Margaret Witherup, representing Farm Bureau, said one instance where Farm Bureau and MDA differ is in the length of protection. Filbert said the information would lose its confidentiality protections when the plan expires after three years.
Witherup said in many cases, information from outdated plans could easily identify farmers that have current plans.
“... What the lower courts held is that for information that is older than three years old, if that information could lead to the identification of a farmer with a nutrient management plan that is less than three years old — in that narrow instance — that is when the identifying information should be protected,” Witherup said.
Witherup told the court the three-year time frame is related to the validity of soil test data in the plans not to confidentiality requirements, and cited examples of other MDA documents that are protected but have no time frame for protection such as animal health documents or soil and water conservation plans.

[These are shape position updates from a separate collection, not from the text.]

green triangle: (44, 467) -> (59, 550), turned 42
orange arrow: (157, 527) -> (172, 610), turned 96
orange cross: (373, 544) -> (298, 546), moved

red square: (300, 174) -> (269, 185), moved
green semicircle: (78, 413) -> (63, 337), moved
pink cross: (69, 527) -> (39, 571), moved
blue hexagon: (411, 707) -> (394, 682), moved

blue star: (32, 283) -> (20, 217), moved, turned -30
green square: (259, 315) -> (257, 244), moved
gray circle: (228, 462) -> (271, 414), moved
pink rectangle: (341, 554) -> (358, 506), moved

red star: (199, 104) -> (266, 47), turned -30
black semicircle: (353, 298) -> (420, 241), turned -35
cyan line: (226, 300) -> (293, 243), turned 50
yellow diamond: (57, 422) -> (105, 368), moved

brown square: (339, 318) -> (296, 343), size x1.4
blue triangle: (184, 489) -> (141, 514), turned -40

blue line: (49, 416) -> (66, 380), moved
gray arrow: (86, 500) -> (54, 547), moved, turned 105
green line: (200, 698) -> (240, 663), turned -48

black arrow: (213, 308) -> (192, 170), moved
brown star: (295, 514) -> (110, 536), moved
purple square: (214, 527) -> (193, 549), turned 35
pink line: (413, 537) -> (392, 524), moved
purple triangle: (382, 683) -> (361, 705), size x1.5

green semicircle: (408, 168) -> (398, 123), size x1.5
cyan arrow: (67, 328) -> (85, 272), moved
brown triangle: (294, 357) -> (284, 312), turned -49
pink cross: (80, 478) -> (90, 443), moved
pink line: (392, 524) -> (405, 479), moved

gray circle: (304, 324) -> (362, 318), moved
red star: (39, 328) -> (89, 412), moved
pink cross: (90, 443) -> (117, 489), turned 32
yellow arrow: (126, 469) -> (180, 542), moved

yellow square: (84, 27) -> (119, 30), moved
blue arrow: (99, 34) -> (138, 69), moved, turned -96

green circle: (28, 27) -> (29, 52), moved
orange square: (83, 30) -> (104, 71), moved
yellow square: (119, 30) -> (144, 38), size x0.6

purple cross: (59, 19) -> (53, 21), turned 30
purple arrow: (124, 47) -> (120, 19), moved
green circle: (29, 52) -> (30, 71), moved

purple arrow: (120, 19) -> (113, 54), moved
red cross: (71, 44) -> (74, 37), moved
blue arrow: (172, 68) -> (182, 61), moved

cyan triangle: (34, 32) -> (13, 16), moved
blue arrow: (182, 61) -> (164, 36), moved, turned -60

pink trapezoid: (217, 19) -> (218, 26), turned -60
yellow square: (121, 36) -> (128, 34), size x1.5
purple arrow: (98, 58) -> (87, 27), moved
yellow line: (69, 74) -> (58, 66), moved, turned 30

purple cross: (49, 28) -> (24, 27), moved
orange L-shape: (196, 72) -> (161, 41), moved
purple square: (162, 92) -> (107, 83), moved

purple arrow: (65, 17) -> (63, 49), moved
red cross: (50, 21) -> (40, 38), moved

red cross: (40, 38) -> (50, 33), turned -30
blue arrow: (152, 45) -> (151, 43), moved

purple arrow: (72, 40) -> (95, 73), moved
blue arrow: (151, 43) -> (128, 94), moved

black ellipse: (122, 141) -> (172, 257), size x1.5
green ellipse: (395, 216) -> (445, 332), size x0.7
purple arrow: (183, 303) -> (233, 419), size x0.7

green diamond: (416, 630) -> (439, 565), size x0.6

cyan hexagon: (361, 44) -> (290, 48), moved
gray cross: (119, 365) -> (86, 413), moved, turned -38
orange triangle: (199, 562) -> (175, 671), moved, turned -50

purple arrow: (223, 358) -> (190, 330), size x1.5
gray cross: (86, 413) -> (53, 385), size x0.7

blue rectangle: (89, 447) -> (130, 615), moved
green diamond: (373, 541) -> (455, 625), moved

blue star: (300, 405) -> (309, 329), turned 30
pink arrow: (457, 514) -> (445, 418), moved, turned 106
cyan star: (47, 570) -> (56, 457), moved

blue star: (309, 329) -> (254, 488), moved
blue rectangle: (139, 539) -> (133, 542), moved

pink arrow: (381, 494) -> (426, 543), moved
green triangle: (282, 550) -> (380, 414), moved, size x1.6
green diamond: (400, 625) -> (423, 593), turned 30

Following the appeals hearing last week, Waterkeeper and other environmental groups issued a news release stating that regardless of the Court of Appeals decision, they will campaign for legislative changes for more public oversight of the state’s nutrient management program.
“This case shows that Maryland has a real problem with allowing public access to information,” Jeff Holland, West Rhode riverkeeper said in a written statement. “In order for the public to have oversight of the Department of Agriculture’s farm pollution program, we’re going to have to get the legislature to stand up to the Farm Bureau and change the law.”
The fight over releasing nutrient management data goes back to 2007 when Waterkeeper Alliance filed Public Information Act requests with MDA for nutrient management information and Maryland Farm Bureau stepped in to block the release of information. In 2009, a Circuit Court judge ordered MDA to disclose nutrient management information but redact any information from any document related to a farmer’s nutrient management plan that would identify the farmer or farm operation.
After another PIA request from Assateague Coastkeeper in 2010 for information including inspection, compliance and enforcement actions, Farm Bureau again filed a complaint in Circuit Court to keep MDA from releasing the data.
The following year, the Circuit Court granted Farm Bureau’s complaint and MDA must redact any information on any document related to nutrient management plans that would identify an individual farmer. Waterkeeper Alliance appealed the decision which was upheld by the Court of Special Appeals last May.